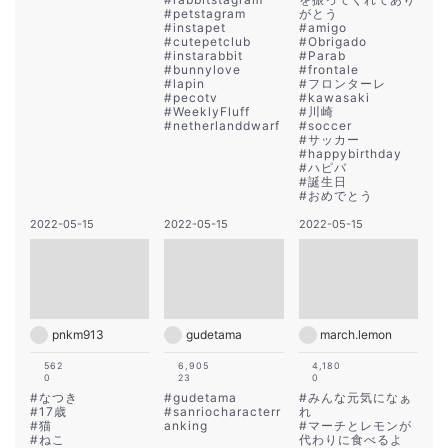
#
petstagram
がとう
#
instapet
#
amigo
#
cutepetclub
#
Obrigado
#
instarabbit
#
Parab
#
bunnylove
#
frontale
#
lapin
#
フロンターレ
#
pecotv
#
kawasaki
#
WeeklyFluff
#
川崎
#
netherlanddwarf
#
soccer
#
サッカー
#
happybirthday
#
ハピバ
#
誕生日
#
おめでとう
2022-05-15
2022-05-15
2022-05-15
pnkm913
gudetama
march.lemon
562
6,905
4,180
0
23
0
#
なつき
#
gudetama
#
みんな元気になぁ
#
17歳
#
sanriocharacterr
れ
#
猫
anking
#
マーチとレモンが
#
ねこ
代わりに食べるよ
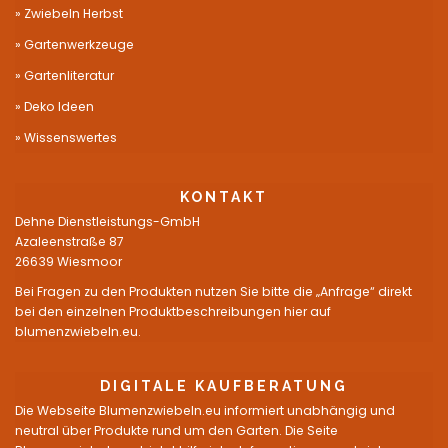
Zwiebeln Herbst
Gartenwerkzeuge
Gartenliteratur
Deko Ideen
Wissenswertes
KONTAKT
Dehne Dienstleistungs-GmbH
Azaleenstraße 87
26639 Wiesmoor
Bei Fragen zu den Produkten nutzen Sie bitte die „Anfrage“ direkt
bei den einzelnen Produktbeschreibungen hier auf
blumenzwiebeln.eu.
DIGITALE KAUFBERATUNG
Die Webseite Blumenzwiebeln.eu informiert unabhängig und
neutral über Produkte rund um den Garten. Die Seite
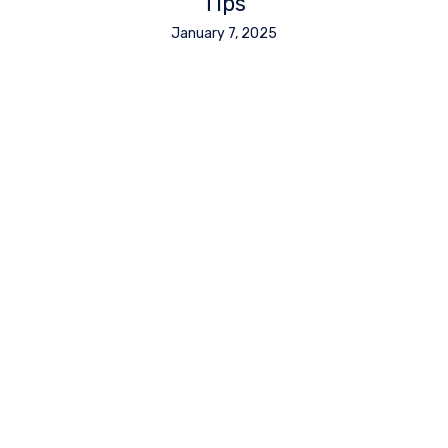
Tips
January 7, 2025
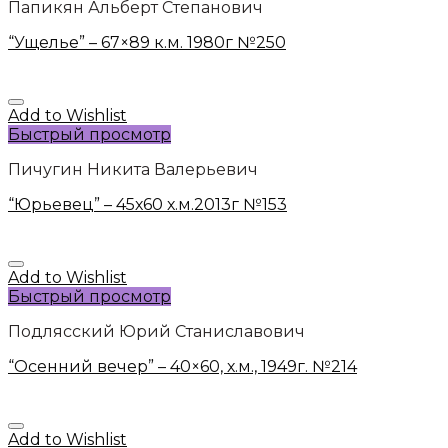
Папикян Альберт Степанович
“Ущелье” – 67×89 к.м. 1980г №250
Add to Wishlist
Быстрый просмотр
Пичугин Никита Валерьевич
“Юрьевец” – 45х60 х.м.2013г №153
Add to Wishlist
Быстрый просмотр
Подлясский Юрий Станиславович
“Осенний вечер” – 40×60, х.м., 1949г. №214
Add to Wishlist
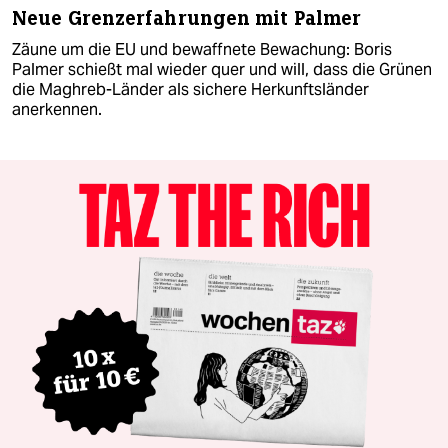
Neue Grenzerfahrungen mit Palmer
Zäune um die EU und bewaffnete Bewachung: Boris
Palmer schießt mal wieder quer und will, dass die Grünen
die Maghreb-Länder als sichere Herkunftsländer
anerkennen.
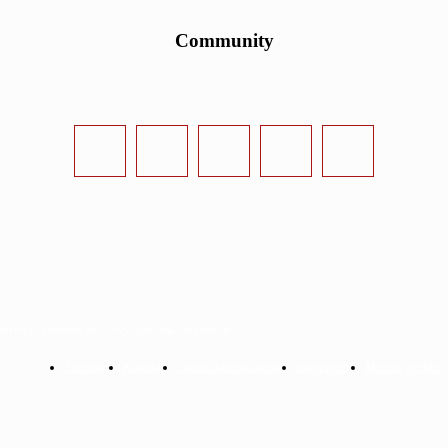
Community
urvival-Sandbox.de - www.survival-sandbox.de
Startseite
Kontakt
Datenschutzerklärung
Impressum
Mit uns werben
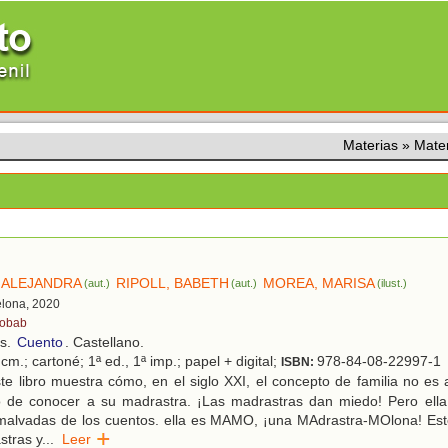
Materias
»
Mate
 ALEJANDRA
RIPOLL, BABETH
MOREA, MARISA
(aut.)
(aut.)
(ilust.)
elona, 2020
obab
os.
Cuento
. Castellano.
cm.; cartoné; 1ª ed., 1ª imp.; papel + digital;
978-84-08-22997-1
ISBN:
e libro muestra cómo, en el siglo XXI, el concepto de familia no es 
o de conocer a su madrastra. ¡Las madrastras dan miedo! Pero ell
malvadas de los cuentos. ella es MAMO, ¡una MAdrastra-MOlona! Este
stras y
...
Leer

**WHAT YOU ARE ASKED TO DO**
The lines wanted run from the line containing "Mit uns werben" through the end of the entries; return them exactly, both ends included, and keep pictures out.

**SOLUTION TO THIS TASK**
Mit uns werben
Materias
»
Mate
 ALEJANDRA
RIPOLL, BABETH
MOREA, MARISA
(aut.)
(aut.)
(ilust.)
elona, 2020
obab
os.
Cuento
. Castellano.
cm.; cartoné; 1ª ed., 1ª imp.; papel + digital;
978-84-08-22997-1
ISBN:
e libro muestra cómo, en el siglo XXI, el concepto de familia no es 
o de conocer a su madrastra. ¡Las madrastras dan miedo! Pero ell
malvadas de los cuentos. ella es MAMO, ¡una MAdrastra-MOlona! Este
stras y
...
Leer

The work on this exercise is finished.